▶ _TASK DESCRIPTION_:
Each line of data below is to be returned exactly, leaving out any picture.

##### RECORDS FOR THE EXERCISE

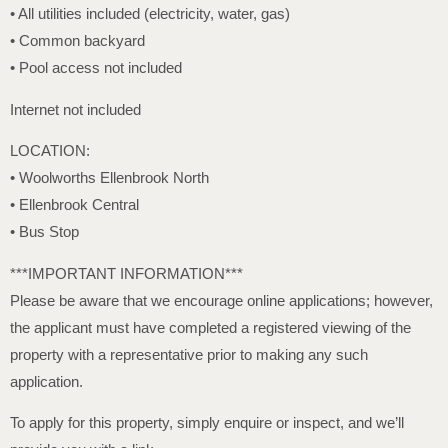
• All utilities included (electricity, water, gas)
• Common backyard
• Pool access not included
Internet not included
LOCATION:
• Woolworths Ellenbrook North
• Ellenbrook Central
• Bus Stop
***IMPORTANT INFORMATION***
Please be aware that we encourage online applications; however,
the applicant must have completed a registered viewing of the
property with a representative prior to making any such
application.
To apply for this property, simply enquire or inspect, and we’ll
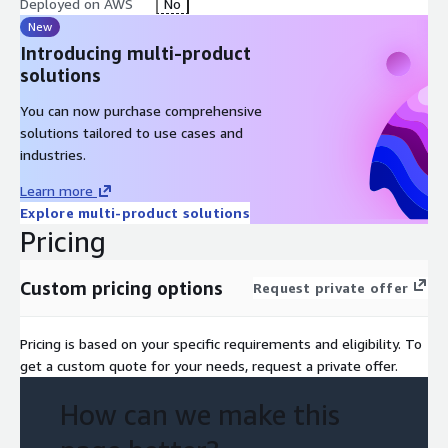
Deployed on AWS
No
New
Introducing multi-product
solutions
You can now purchase comprehensive
solutions tailored to use cases and
industries.
Learn more
Explore multi-product solutions
Pricing
Custom pricing options
Request private offer
Pricing is based on your specific requirements and eligibility. To
get a custom quote for your needs, request a private offer.
How can we make this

##########

▶ _FINISHED EXERCISE_:
• All utilities included (electricity, water, gas)
• Common backyard
• Pool access not included
Internet not included
LOCATION:
• Woolworths Ellenbrook North
• Ellenbrook Central
• Bus Stop
***IMPORTANT INFORMATION***
Please be aware that we encourage online applications; however,
the applicant must have completed a registered viewing of the
property with a representative prior to making any such
application.
To apply for this property, simply enquire or inspect, and we’ll
Deployed on AWS
No
New
Introducing multi-product
solutions
You can now purchase comprehensive
solutions tailored to use cases and
industries.
Learn more
Explore multi-product solutions
Pricing
Custom pricing options
Request private offer
Pricing is based on your specific requirements and eligibility. To
get a custom quote for your needs, request a private offer.
How can we make this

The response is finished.